MOTILAL OSWAL on ONGC - RATING: BUY
THE government had indicated that subsidy-sharing in FY09 will be fixed at Rs 45,000 crore for upstream companies (ONGC shares ~86%), Rs 20,000 crore for OMCs and oil bonds issuance at Rs 94,600 crore. Motilal Oswal estimates the net shortfall in under-recovery sharing (post upstream, OMC and oil bonds sharing) for FY09 to be below average Brent price of $118/bbl (Rs 42 per dollar).
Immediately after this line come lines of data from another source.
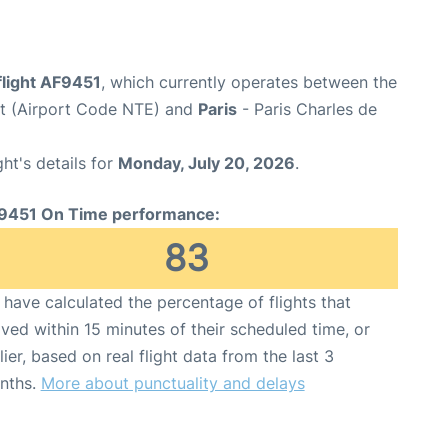
flight AF9451
, which currently operates between the
rt (Airport Code NTE) and
Paris
- Paris Charles de
ght's details for
Monday, July 20, 2026
.
9451 On Time performance:
83
have calculated the percentage of flights that
ived within 15 minutes of their scheduled time, or
lier, based on real flight data from the last 3
nths.
More about punctuality and delays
If oil prices remain below $118/bbl, the announced subsidy-sharing will sufficiently cover under-recoveries and thus, reduce the risk of higher sharing by ONGC. Brent price has fallen by 23% from its peak in July and if the trend continues, ONGC (with fixed subsidy burden) will be adversely affected. Assuming the subsidy burden at Rs 38,700 crore for FY09, ONGC’s EPS can reduce by 21% to Rs 98.2 if average FY09 Brent price declines from $110/bbl to $100/bbl. However, at fixed subsidy burden, ONGC’s EPS will rise by 21% to Rs 150 at Brent price of $120/bbl. The Chaturvedi committee has recommended capping ONGC’s realisation at $75/bbl (100% special oil tax on realisation above $75/bbl). The recommendations are unlikely to be fully implemented, given other harsh measures like frequent hike in retail fuel prices. Motilal Oswal remains positive on ONGC with a long-term perspective, as the bulk of its NELP acreage is yet to be explored, and thus, has huge potential for oil & gas discoveries. But in the near term, the stock performance will reflect movement in oil prices. At current oil prices, a movement either ways will pose a risk to earnings. The stock trades at 8.6x FY09E consolidated EPS of Rs 124.